From the Shop: “Downstream flow” Boat Design
I originally called this week’s post “Trickle-down” Boat design, but I’m not a fan of “Trickle-down” economics, and I’m hoping that I can show that what I’m talking about is more than a ‘trickle.’ So I’m going with “Downstream flow.” The basic premise is that a well designed boat for running hard whitewater will also benefit intermediate, and even beginning paddlers on easier rivers. Across the board, the whitewater business uses images of paddlers running hard whitewater frequently- too frequently- in our marketing. As a result, I get the question “is this boat too advanced for me?” too frequently. My answer is a hard no- the same things that make it a “shitrunner” will make your day better on any whitewater.
Let’s start with what I want in a boat for running hard whitewater, and I’ll look a the Option as my example, because for quite a while now, it has been the standard against which other open canoe creek boats have been measured. When I look at a complex rapid or a difficult move or a stacked sequence, I want a boat that’s stable, nimble, and above all, predictable. I want it to be dry, but I also want to be able to pick the bow up with little speed or when the boat has water in it. I’m not as concerned about the the overall speed of the boat, as much as I want to know how the boat will respond in any given situation. After paddling the Condor for most of last year, jumping back in the Option this for this spring’s snowmelt felt very different, but mostly had a feeling of “Hello old friend!” Like the Condor, I know what this boat is going to do, even in the most chaotic rapids. No surprises, predictability is key.

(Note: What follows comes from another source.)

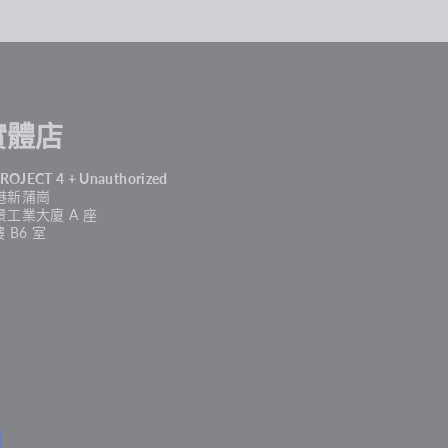
實體店
PROJECT 4 + Unauthorized
港新蒲崗
景工業大廈 A 座
樓 B6 室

And yet, the vast majority of my paddling is on class III rivers, but I still want the same attributes in a boat. I still want the predictability; I can challenge myself by picking out different moves, I can adjust my level of challenge based on how I feel on any given day. I don’t need the boat to challenge me. Some people will say paddling a challenging boat will make you a better paddler, but I generally disagree. There are some boats that do take some learning, but that generally has less to do with the inherent design of the boat and more to do with adapting your paddling style to a particular boat. If a boat is inherently challenging (lacks stability or maneuverability or seems to have a mind of it’s own), it really only leads to frustration. I’ve been there and I don’t feel that I grew as a paddler because of it.
I should point out that “predictable” doesn’t equal “boring,” just as “having edges” doesn’t mean a boat is “edgy.” I want a boat that’s boat predictable and fun to paddle. I want to be able to engage the edges and carve and drive- but I don’t want them to do it on their own, or trip me up.
Perhaps linking up a sequence of boofs through a steep boulder pile while half full of water isn’t your cup of tea, and that’s very understandable. That’s why I offer multiple designs. But I believe that the same attributes that let upper level padders do that will make for a good day on the water for paddlers of any ability, whether they’re pushing their limits or not. And continuing to refine what we want for hard whitewater continues to “flow downstream” and improve the experience across the spectrum.